At least under Windows 7-64 and Windows 10-64, for the aligned malloc functions a 16-byte alignment is the minimum actual alignment. There are also the _aligned_offset_malloc functions that allow you to specify the alignment of a specific offset in the allocated memory.

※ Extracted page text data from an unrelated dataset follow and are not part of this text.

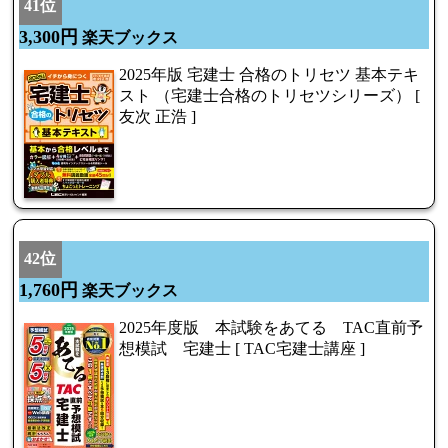
41位
3,300円
楽天ブックス
2025年版 宅建士 合格のトリセツ 基本テキ
スト （宅建士合格のトリセツシリーズ） [
友次 正浩 ]
42位
1,760円
楽天ブックス
2025年度版 本試験をあてる TAC直前予
想模試 宅建士 [ TAC宅建士講座 ]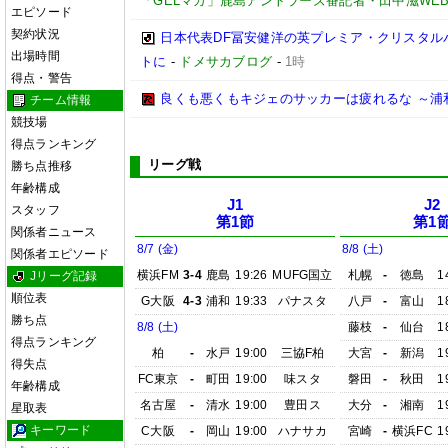
「GELマガ」鹿島アントラーズ番記者・田中滋WE
エピソード
契約状況
日本代表DF冨安健洋の英プレミア・クリスタル
出場時間
トに
-
ドメサカブログ
-
1時
得点・警告
良くも悪くもキジェのサッカーは疲れるな ～浦
チーム情報
競技場
得点ランキング
リーグ戦
勝ち点推移
年齢構成
J1
J2
スタッフ
第1節
第1
関係者ニュース
8/7 (金)
8/8 (土)
関係者エピソード
横浜FM
3-4
鹿島
19:26
MUFG国立
札幌
-
徳島
1
Jリーグ記録
順位表
G大阪
4-3
浦和
19:33
パナスタ
八戸
-
富山
1
勝ち点
8/8 (土)
藤枝
-
仙台
1
得点ランキング
柏
-
水戸
19:00
三協F柏
大宮
-
新潟
1
得失点
FC東京
-
町田
19:00
味スタ
磐田
-
秋田
1
年齢構成
名古屋
-
清水
19:00
豊田ス
大分
-
湘南
1
星取表
キーワード
C大阪
-
岡山
19:00
ハナサカ
宮崎
-
横浜FC
1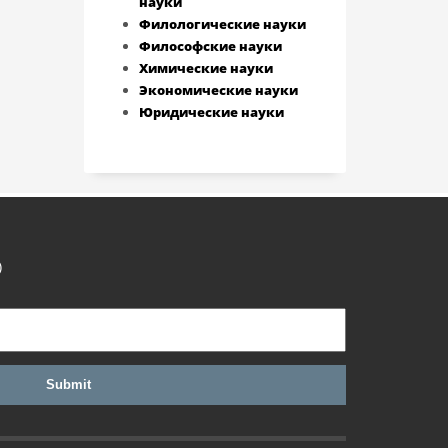
науки
Филологические науки
Философские науки
Химические науки
Экономические науки
Юридические науки
)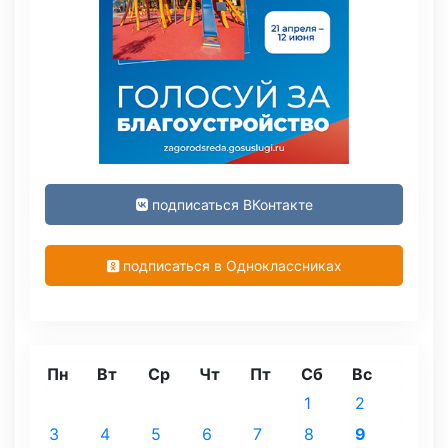
подписаться ВКонтакте
подписаться в Одноклассниках
Пн
Вт
Ср
Чт
Пт
Сб
Вс
1
2
3
4
5
6
7
8
9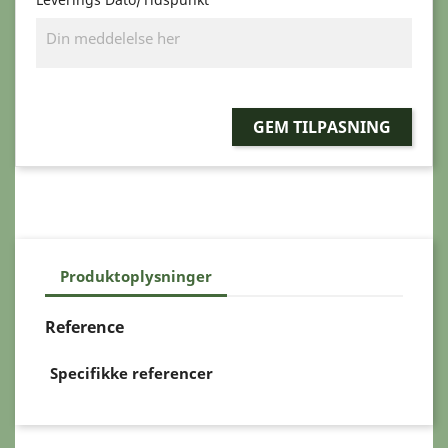
GEM TILPASNING
Produktoplysninger
Reference
Specifikke referencer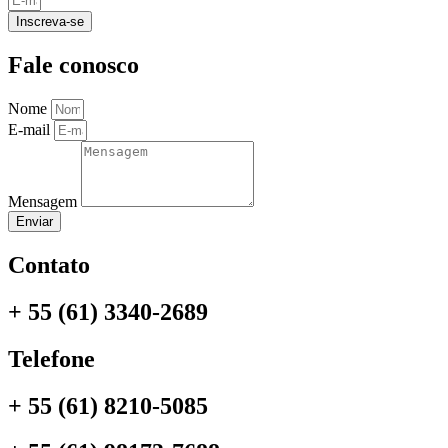
Inscreva-se
Fale conosco
Nome
E-mail
Mensagem
Enviar
Contato
+ 55 (61) 3340-2689
Telefone
+ 55 (61) 8210-5085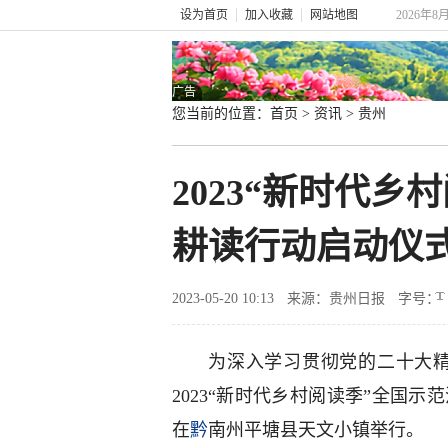
设为首页
加入收藏
网站地图
2026年8
广告
您当前的位置：
首页
>
资讯
>
贵州
2023“新时代
耕读行动启动仪
2023-05-20 10:13
来源：贵州日报
字号：
为深入学习贯彻党的二十大精
2023“新时代乡村阅读季”全国示
在
黔
南州平塘县天文小镇举行。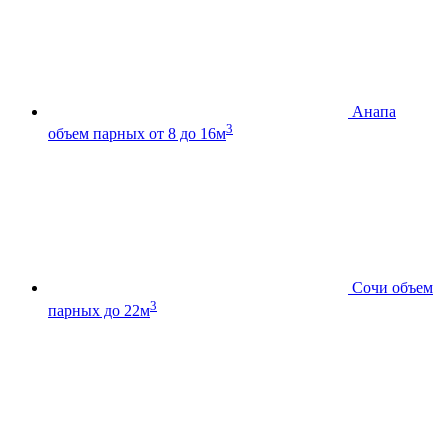
Анапа
3
объем парных от 8 до 16м
Сочи
объем
3
парных до 22м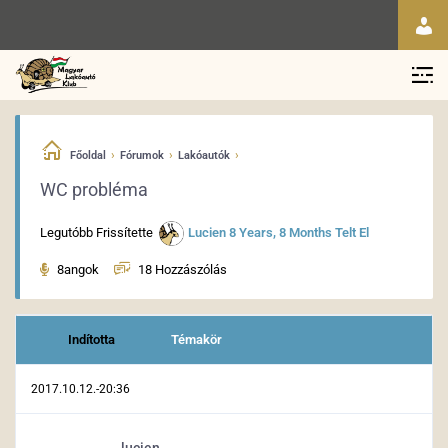
›
›
›
Főoldal
Fórumok
Lakóautók
WC probléma
Legutóbb Frissítette
Lucien
8 Years, 8 Months Telt El
8angok
18 Hozzászólás
Indította
Témakör
2017.10.12.-20:36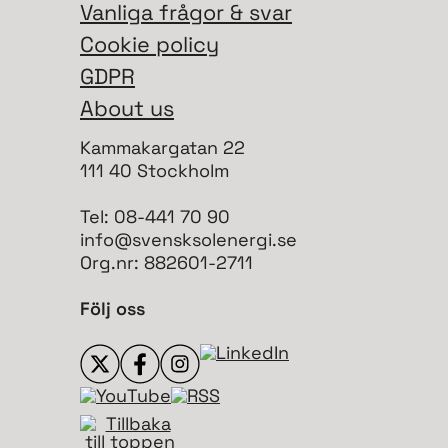
Vanliga frågor & svar
Cookie policy
GDPR
About us
Kammakargatan 22
111 40 Stockholm
Tel: 08-441 70 90
info@svensksolenergi.se
Org.nr: 882601-2711
Följ oss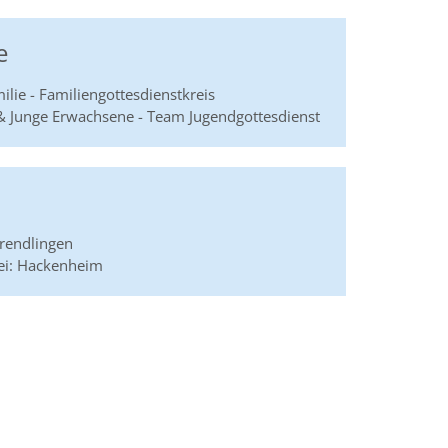
e
ilie - Familiengottesdienstkreis
 & Junge Erwachsene - Team Jugendgottesdienst
prendlingen
ei: Hackenheim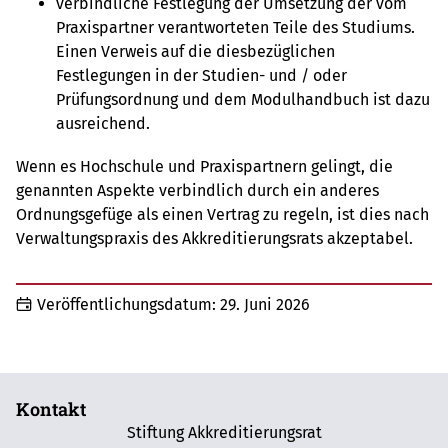
verbindliche Festlegung der Umsetzung der vom
Praxispartner verantworteten Teile des Studiums.
Einen Verweis auf die diesbezüglichen
Festlegungen in der Studien- und / oder
Prüfungsordnung und dem Modulhandbuch ist dazu
ausreichend.
Wenn es Hochschule und Praxispartnern gelingt, die
genannten Aspekte verbindlich durch ein anderes
Ordnungsgefüge als einen Vertrag zu regeln, ist dies nach
Verwaltungspraxis des Akkreditierungsrats akzeptabel.
Veröffentlichungsdatum:
29. Juni 2026
Kontakt
Stiftung Akkreditierungsrat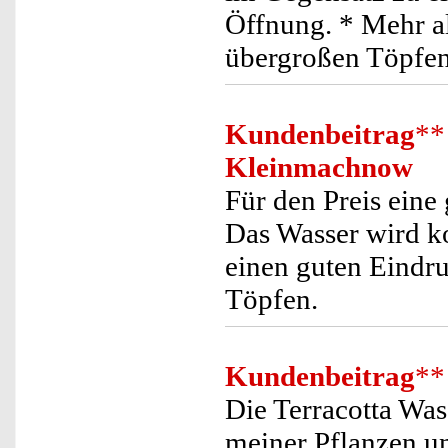
Öffnung. * Mehr al
übergroßen Töpfe
Kundenbeitrag
**
Kleinmachnow
Für den Preis ein
Das Wasser wird ko
einen guten Eindru
Töpfen.
Kundenbeitrag
**
Die Terracotta Was
meiner Pflanzen un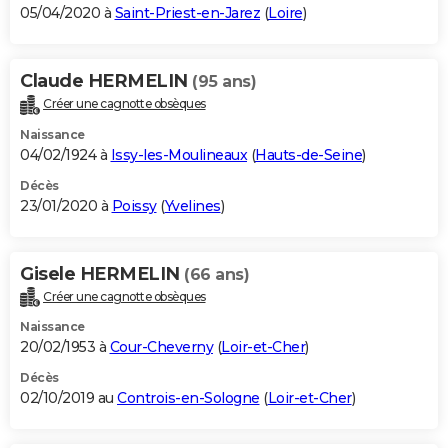
05/04/2020 à
Saint-Priest-en-Jarez
(
Loire
)
Claude HERMELIN
(95 ans)
Créer une cagnotte obsèques
Naissance
04/02/1924 à
Issy-les-Moulineaux
(
Hauts-de-Seine
)
Décès
23/01/2020 à
Poissy
(
Yvelines
)
Gisele HERMELIN
(66 ans)
Créer une cagnotte obsèques
Naissance
20/02/1953 à
Cour-Cheverny
(
Loir-et-Cher
)
Décès
02/10/2019 au
Controis-en-Sologne
(
Loir-et-Cher
)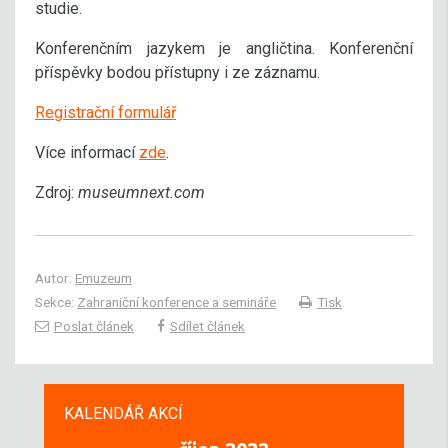
studie.
Konferenčním jazykem je angličtina. Konferenční
příspěvky bodou přístupny i ze záznamu.
Registrační formulář
Více informací
zde
.
Zdroj:
museumnext.com
Autor:
Emuzeum
Sekce:
Zahraniční konference a semináře
Tisk
Poslat článek
Sdílet článek
KALENDÁŘ AKCÍ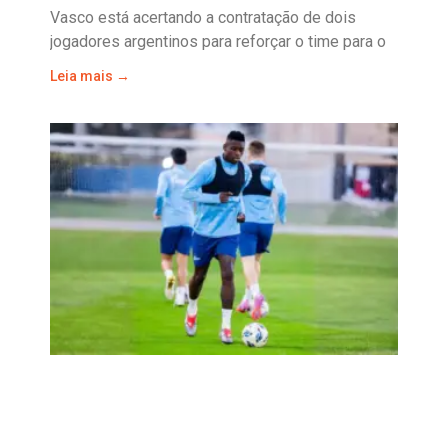
Vasco está acertando a contratação de dois
jogadores argentinos para reforçar o time para o
Leia mais →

IIRC they were not supported under Windows XP, but are under Windows 7-64.
Well Microsoft, here’s another nice mess you’ve gotten us into.

jj2007

  • Member
  • *****
  • Posts: 7757
  • Assembler is fun ;-)
    • MasmBasic
Re: Aligning memory for later instructions.
« Reply #36 on: September 20, 2016, 09:18:05 AM »
tired and too much work

Slow down, man. You are the Masm32 BDFL anyway, even if you don't finish the 64-bit version by tomorrow ;-)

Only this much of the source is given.